Edward Tufte & presenting data.

Emily Down | June 23, 2011

Edward Tufte, graphic designer, author, and professor, presented a one-day course in Portland yesterday, titled, “Presenting Data and Information.” Within the course, Tufte discussed interface and presentation design, complexity and clarity and statistical data. Greg, Jama’s Product Manager, and I attended — and we spent the day soaking in the data and design goodness.

Tufte has long been considered the Godfather of information design. As a student in my design classes, Edward Tufte’s books were required reading.

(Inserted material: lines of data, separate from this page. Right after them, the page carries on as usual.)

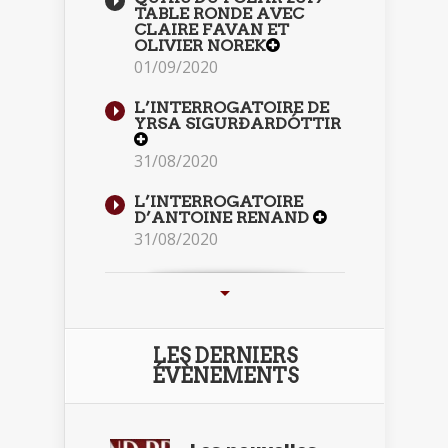
TABLE RONDE AVEC
CLAIRE FAVAN ET
OLIVIER NOREK
01/09/2020
L’INTERROGATOIRE DE
YRSA SIGURÐARDÓTTIR
31/08/2020
L’INTERROGATOIRE
D’ANTOINE RENAND
31/08/2020
LES DERNIERS
ÉVÈNEMENTS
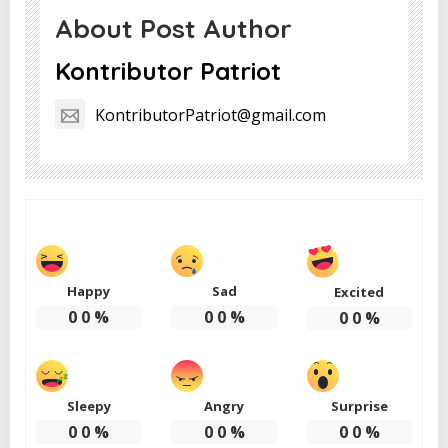
About Post Author
Kontributor Patriot
KontributorPatriot@gmail.com
Happy
Sad
Excited
0
0
%
0
0
%
0
0
%
Sleepy
Angry
Surprise
0
0
%
0
0
%
0
0
%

His four design books, The Visual Display of Quantitative Information, Envisioning Information, Visual Explanations and Beautiful Evidence, outline the bad — content-light “chartjunk” — from the good — inspired design of “the wonder of the data.”

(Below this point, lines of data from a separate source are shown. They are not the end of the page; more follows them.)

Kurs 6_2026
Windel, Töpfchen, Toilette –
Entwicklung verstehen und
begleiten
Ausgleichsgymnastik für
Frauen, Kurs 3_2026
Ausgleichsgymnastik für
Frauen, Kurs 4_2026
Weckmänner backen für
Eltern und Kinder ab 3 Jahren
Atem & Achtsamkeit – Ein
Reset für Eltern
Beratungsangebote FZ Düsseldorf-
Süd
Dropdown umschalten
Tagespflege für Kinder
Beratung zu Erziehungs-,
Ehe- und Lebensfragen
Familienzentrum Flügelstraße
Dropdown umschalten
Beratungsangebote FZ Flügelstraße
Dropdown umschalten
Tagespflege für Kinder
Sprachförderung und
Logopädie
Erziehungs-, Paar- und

I recommend attending one of his courses if you have the opportunity. He’s engaging and fun, and his ideas on data-rich content challenge much of what he calls today’s “trendy” designs. Here are a few of my key takeaways:

  • “To clarify, add detail.” Tufte believes that the principles of analytical design stem from the principles of analytical thinking. When we remove detail from charts and graphs in order to simplify for the reader, we remove the context — or even remove the information most relevant to someone else. We each process information according to our own cognitive process, and look to different portions of a graph, table or graphic for understanding. As designers, we shouldn’t suppress information for “lowest common denominator design.” As Tufte says, “there’s no such thing as information overload, only crummy design.”
  • Cut the inefficiencies in meetings. Tufte strongly believes that we’re inefficient in our transfer of information. When we read, we read 3-4 times faster than we can listen. When we read, we read to our own cognitive style and can skip. We can’t do that as an audience member. To have more efficient meetings, Tufte suggests that we first read as the “data dump.” The meeting leader should provide reading material to transfer information. Afterwards, he should “speak to his priorities” — the information he wants to be sure you understand — and hold a Q&A session.
  • Clutter. For Tufte, if it’s not content, it’s clutter. At the beginning of class, Tufte asks, “Why the boxes? We never need the boxes.” He’s referring to boxes within charts, graphs or any information design. He continues to ask if we ever see boxes around cities on a map (we don’t). So why do we use them in our own designs? Boxes for emphasis add to more boxes, which he equates to talking louder & louder over others in a restaurant. Pretty soon, it’s too loud to hear yourself think. If it’s unnecessary, it’s clutter.